The day the world went into pandemic lockdown, my wrist watch stopped. Its battery ran out. That evening I dug into my jewelry box and found two other watches, neither of them worked either.
I condsidered ordering batteries online and figuring out how to change them myself, but what was the point of telling time if I wasn’t going anywhere?
Fifteen months later, fully vaccinated and on week three of my slow reentry into physical human community, I went to Sears wearing the watch that was frozen in 2020. The store was ghostly empty. An entire section in the middle was cleared of merchandise. When the service attendant handed back the watch, time had fast forwarded.
A lot of things stopped in 2020, but time wasn’t one of them. Four million recent graves, shortages of every kind, unemployment and inflation, and disposable masks littering parking lots prove it.

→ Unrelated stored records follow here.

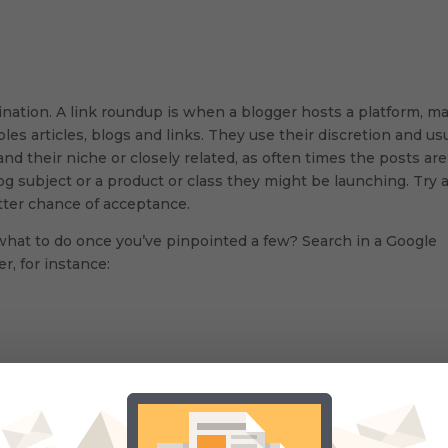
mination. A link roundup is when a blogger hosts a platform, m
s articles, blogs and links. They use their discretion and usu
and their niche or closely related, as often times the posts are
og subject or a product or class they might be launching. Try 
etter chance of acceptance.
what to do once you’ve pinpointed a few? Search in a Google
r, for instance:
(#) in twitter for them as well. There are thousands of them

But lots of normal, life-giving things did stop. Like buying watch batteries at the mall, seeing loved ones, and going to church, work, or school. Exercise classes, shopping, concerts, and eating out stopped. Lives ended and began, and loved ones couldn’t be there to grieve or rejoice.

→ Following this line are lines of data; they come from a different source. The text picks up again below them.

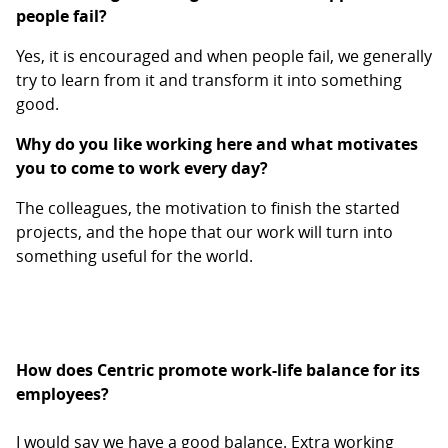
people fail?
Yes, it is encouraged and when people fail, we generally
try to learn from it and transform it into something
good.
Why do you like working here and what motivates
you to come to work every day?
The colleagues, the motivation to finish the started
projects, and the hope that our work will turn into
something useful for the world.
How does Centric promote work-life balance for its
employees?
I would say we have a good balance. Extra working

Those who could sat at home wrestling fears and enduring online interactions of every kind. Many made frightening choices in order to care for the rest of us or their own families. Many struggled to keep or find jobs. Sanity was challenged as we watched our world go out of control.
For a while, we gave ourselves over to the power of the mind. The best minds labored day and night to create safe vaccines and keep civilization going. The worst minds spread fear and panic and lies. Everyone suffered. Everyone lost.

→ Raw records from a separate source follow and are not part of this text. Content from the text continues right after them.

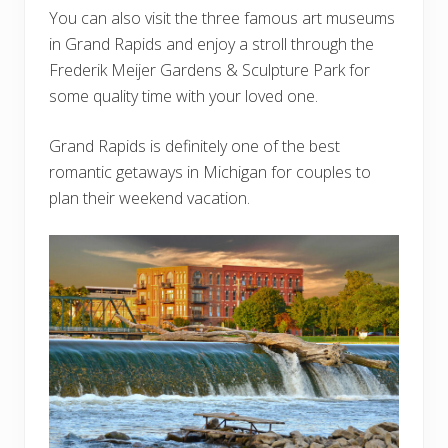
You can also visit the three famous art museums
in Grand Rapids and enjoy a stroll through the
Frederik Meijer Gardens & Sculpture Park for
some quality time with your loved one.
Grand Rapids is definitely one of the best
romantic getaways in Michigan for couples to
plan their weekend vacation.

The stopped watch that sat on my dresser for over a year reminded me to shut down the digital world from time to time. It reminded me that the world existed before the digital age. It existed long before clocks and humans. Without us and our inventions, the creatures of the world know what to do and when to do it. They sense when to eat, sleep, plant seeds, follow herds, migrate. We used to know too.
The pandemic didn’t send us all home to rest, reflect, and remember. We plunged head first, full body into cyberspace. When the world as we knew it became unlivable, we moved into the virtual world. It was a matter of survival. We kept moving, going, living two lives in one, but we were outside of reality. Time compressed, magnified, and went out of whack. The watches of the world didn’t just stop. They couldn’t keep up.
It’s time to be at home in the real world again. A world where for maybe a month or so in 2020 dolphins swam nearer to shore and deer wandered across city streets.